BATULICIN – Di balik tembok penjara yang identik dengan hukuman dan penyesalan, seorang warga binaan Lembaga Pemasyarakatan (Lapas) Kelas III Batulicin justru menemukan jalan hidup baru. I Putu Buda Arta, yang sebelumnya beragama Hindu, kini mantap memeluk Islam dan mengganti namanya menjadi Muhammad Rayhan setelah mengucapkan dua kalimat syahadat.
Peristiwa penuh haru itu berlangsung di Masjid At Taubah Lapas Batulicin, Kamis (2/10/2025).
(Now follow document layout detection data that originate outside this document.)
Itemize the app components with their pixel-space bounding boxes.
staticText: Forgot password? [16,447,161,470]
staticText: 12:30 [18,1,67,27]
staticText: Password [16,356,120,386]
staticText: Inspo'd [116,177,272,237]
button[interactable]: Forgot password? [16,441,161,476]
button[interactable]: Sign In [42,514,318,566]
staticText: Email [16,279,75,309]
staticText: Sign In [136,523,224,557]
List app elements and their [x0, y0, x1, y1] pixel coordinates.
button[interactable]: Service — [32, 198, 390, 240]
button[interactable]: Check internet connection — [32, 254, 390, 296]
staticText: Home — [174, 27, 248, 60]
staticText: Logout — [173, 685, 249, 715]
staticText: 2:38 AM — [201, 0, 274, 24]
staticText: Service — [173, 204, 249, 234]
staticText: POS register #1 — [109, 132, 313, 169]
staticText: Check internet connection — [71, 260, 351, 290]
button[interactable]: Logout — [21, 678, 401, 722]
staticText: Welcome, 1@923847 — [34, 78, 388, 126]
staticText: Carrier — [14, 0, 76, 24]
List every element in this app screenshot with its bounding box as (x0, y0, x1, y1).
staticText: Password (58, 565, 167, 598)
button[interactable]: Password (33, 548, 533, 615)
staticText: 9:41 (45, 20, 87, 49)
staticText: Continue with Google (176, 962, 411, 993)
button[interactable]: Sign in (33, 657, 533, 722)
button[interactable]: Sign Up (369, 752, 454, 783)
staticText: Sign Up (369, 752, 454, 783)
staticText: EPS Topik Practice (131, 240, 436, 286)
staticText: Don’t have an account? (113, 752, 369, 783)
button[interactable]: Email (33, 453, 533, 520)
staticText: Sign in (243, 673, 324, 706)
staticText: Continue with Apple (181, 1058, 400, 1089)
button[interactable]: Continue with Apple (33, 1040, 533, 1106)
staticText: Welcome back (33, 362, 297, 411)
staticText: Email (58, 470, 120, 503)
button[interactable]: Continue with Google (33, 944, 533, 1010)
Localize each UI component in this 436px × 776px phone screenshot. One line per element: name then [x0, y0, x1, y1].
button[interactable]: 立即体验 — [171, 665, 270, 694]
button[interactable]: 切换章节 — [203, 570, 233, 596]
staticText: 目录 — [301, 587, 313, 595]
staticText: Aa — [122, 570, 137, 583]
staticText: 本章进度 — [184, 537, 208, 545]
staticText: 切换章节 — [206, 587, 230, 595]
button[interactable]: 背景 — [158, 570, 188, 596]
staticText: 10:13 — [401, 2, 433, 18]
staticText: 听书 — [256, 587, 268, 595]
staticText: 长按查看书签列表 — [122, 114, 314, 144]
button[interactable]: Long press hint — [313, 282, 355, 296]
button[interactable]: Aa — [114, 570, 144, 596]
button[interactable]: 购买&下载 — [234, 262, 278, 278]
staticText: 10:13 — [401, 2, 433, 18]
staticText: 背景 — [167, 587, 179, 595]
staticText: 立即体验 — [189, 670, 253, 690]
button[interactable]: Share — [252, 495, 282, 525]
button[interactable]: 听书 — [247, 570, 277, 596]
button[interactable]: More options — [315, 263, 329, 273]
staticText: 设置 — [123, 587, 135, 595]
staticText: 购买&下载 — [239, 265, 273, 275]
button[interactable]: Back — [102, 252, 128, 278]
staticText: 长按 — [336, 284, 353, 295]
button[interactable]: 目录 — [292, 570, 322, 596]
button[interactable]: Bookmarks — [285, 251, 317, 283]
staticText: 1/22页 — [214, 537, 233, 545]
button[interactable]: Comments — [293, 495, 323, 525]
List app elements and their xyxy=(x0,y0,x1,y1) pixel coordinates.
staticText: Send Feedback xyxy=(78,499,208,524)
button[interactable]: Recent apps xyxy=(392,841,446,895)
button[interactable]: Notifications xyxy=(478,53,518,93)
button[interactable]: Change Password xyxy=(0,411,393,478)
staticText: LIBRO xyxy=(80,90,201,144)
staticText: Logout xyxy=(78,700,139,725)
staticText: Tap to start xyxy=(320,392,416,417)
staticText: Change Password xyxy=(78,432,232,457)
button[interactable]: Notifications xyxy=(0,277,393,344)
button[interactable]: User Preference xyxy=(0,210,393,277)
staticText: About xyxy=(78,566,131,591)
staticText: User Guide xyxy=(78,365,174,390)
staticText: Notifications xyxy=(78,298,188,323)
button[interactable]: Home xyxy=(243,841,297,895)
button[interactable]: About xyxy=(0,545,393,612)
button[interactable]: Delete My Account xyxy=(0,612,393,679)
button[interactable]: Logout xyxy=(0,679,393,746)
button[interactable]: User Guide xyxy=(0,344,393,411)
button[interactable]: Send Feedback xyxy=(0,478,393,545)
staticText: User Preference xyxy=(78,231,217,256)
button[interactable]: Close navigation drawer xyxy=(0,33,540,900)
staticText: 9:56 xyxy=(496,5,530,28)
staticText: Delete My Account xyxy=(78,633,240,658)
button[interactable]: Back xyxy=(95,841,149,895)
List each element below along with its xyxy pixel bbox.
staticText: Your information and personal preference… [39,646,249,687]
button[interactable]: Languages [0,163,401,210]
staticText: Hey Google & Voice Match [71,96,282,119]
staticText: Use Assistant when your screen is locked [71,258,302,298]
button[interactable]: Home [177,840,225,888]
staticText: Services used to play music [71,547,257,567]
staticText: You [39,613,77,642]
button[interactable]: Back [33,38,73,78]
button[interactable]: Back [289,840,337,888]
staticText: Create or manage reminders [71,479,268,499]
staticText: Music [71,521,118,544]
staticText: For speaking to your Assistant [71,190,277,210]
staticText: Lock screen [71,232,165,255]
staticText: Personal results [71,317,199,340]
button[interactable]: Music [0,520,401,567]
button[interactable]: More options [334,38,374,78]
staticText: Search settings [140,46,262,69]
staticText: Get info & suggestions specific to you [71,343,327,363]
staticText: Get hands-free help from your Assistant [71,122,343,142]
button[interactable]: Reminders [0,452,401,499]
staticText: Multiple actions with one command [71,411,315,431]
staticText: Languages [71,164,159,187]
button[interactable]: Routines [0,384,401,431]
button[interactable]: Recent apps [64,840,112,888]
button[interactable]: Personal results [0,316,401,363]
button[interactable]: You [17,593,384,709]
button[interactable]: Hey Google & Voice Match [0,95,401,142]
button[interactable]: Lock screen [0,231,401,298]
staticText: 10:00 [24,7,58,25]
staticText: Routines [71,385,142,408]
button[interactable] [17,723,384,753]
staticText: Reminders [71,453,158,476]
Di hadapan para petugas dan sesama warga binaan, Rayhan melafalkan syahadat dengan fasih dipandu oleh Kepala Kantor Urusan Agama Kecamatan Kusan Hilir, Arifin Noor.
Momen tersebut disaksikan langsung oleh Kalapas Batulicin Arifin Akhmad, Kepala Subseksi Pembinaan Harry Indrawan, Kepala Subseksi Keamanan dan Ketertiban Tarsah, serta seluruh jajaran petugas dan warga binaan lainnya.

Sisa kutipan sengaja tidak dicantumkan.